Today's post comes from two wonderful readers who are both dealing with family members who don't understand Goth. I'm hoping that this post will answer both of their questions and make sure that they can get more advice in the comments if needed.
The first is from Azotsuru:
I'm 13, and I've recently been very interested in the Gothic subculture. I have a lot of questions on how to go about this without freaking out my parents(mostly my mom). But firstly, I'm African(and Christian), and my mom is kind of restricting.She doesn't wear make up, so i can't were it(even when I'm a lot older) and other things like that. I'm also worried that they may think I've turned into some Satan worshiper or something, I don't think they even know that goth is a thing. They may not understand,so I don't think I can tell them. What do I do? -Anonymous
In my opinion, one of the best ways to be a Goth without making your parents freak out is not to play it up as a big deal. If you announce to your parents "I'm a Goth," they might immediately start to bring up those stereotypes that you mentioned. So, don't even bring up the word Goth. You can probably integrate wearing more black into your wardrobe, or listening to Goth music, or watching Gothy movies without causing a fuss. Some elements of Gothy style aren't even that outlandish, maybe a necklace shaped like an antique key or a black tiered skirt would work here.
I know it is frustrating to have limits on how you dress, but remember that being unable to wear gothy makeup or super elaborate outfits doesn't make you less of a Goth. Many of us tone down our outfits for work or school or to be around family, you aren't alone in that.
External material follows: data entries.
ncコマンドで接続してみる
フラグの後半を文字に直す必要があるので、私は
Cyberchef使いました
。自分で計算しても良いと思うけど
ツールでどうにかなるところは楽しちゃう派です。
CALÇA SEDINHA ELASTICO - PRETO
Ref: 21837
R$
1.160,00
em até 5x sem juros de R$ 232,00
Just appreciating the subculture and enjoying the things other than clothing is perfectly fine. Who knows, maybe her mind will change as you get older, or when you leave home.
I hope this helps!
The second letter is from ABG:
My problems lie not with my parents. They in fact lie with my Grandmother on my Mothers' side. I have always been a Christian. My Grandmother apparently thinks that, because I'm a gothy type, that I am not Christian. (Stereotype much?) She constantly questions me on my religion every time she sees an opening. I continue to explain that 'Yes I'm still Christian' and 'No I'm not in an occult' and that 'Calm down. I'm an asthmatic remember? I don't smoke'. A typical opening would be 'So I saw this really adorable (fill in something totally innocent- such as a book -that is related to ghosts/various other things) and I like it.' 'Well Adilie, you know that ghosts aren't real right?' and she proceedes to talk to me about how 'God loves you so much.' Anywho- my question is: How do I explain goth to her? I've showed her videos by Jillian Venters (The Lady of Manners over at Gothic Charm School) that explain it, but she gets distracted by the fact the 'room looks weird' and basically brushes off everything that Jillian says.I remain, Mary Rose, your humble servant.ABG
In my opinion, dealing with grandparents and parents is much the same issue and, as above, it might be best not to add the name Goth (and all the stereotypes) to the mix.
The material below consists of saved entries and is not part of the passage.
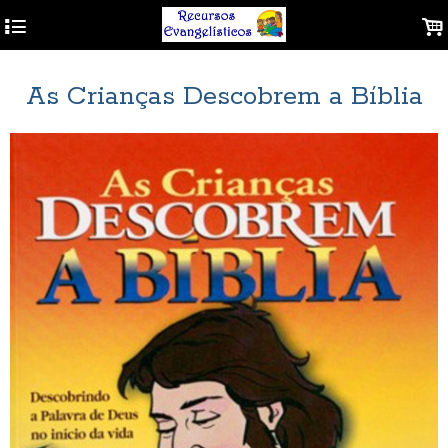
4
.
As Crianças Descobrem a Bíblia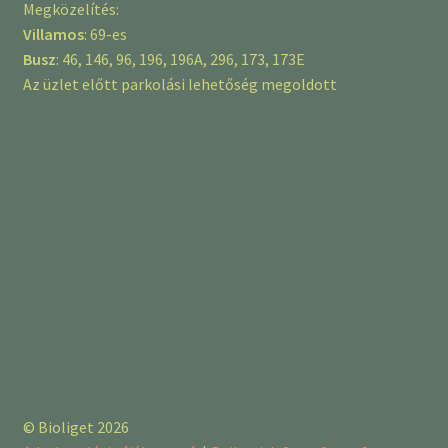
Megközelítés:
Villamos
: 69-es
Busz
: 46, 146, 96, 196, 196A, 296, 173, 173E
Az üzlet előtt parkolási lehetőség megoldott
© Bioliget 2026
If you are yourself a Christian, it might be best to appeal to your grandmother using that. Something to the effect of "I am a Christian and do not think that being interested in Goth is a barrier between me and God. It's an interest that I have and I wish you would be supportive." If you go out of your way to demonstrate your faith to your grandmother (volunteer to go to church with her, ask her what her thoughts are on a particular bible story, etc.) she will be less likely to think that your other interests are at-odds with your Christianity.
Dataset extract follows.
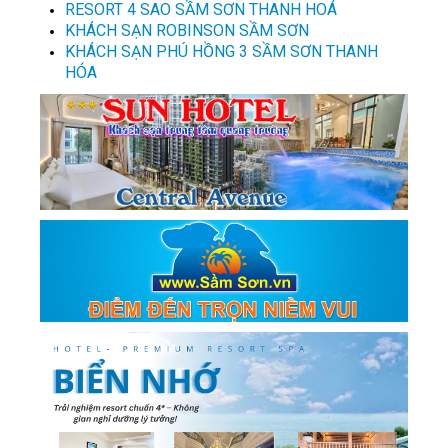
RESORT 4 SAO SẦM SƠN THANH HOÁ
KHÁCH SẠN ROBINSON SẦM SƠN
KHÁCH SẠN PHÚ HỒNG 3 SẦM SƠN THANH
HÓA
You might also try to find some common ground with her about other things. Maybe she likes history, or other literature? Has she ever approved of something Gothy you've worn or liked (as small as a piece of jewelry, a particular outfit, something creative you've done)? Maybe bring that up.
I don't know how your parents feel, but if your mother is supportive maybe you could ask her to talk to her mother. You could ask your mother "Hey mom, my grandmother is being very critical of my hobbies and I feel that it's really disruptive to our relationship. Could you tell her that I value our relationship and that I hope she knows I don't want my hobbies to get between us?"
I hope that helps!
Readers, how do you deal with family members who just don't "get it"?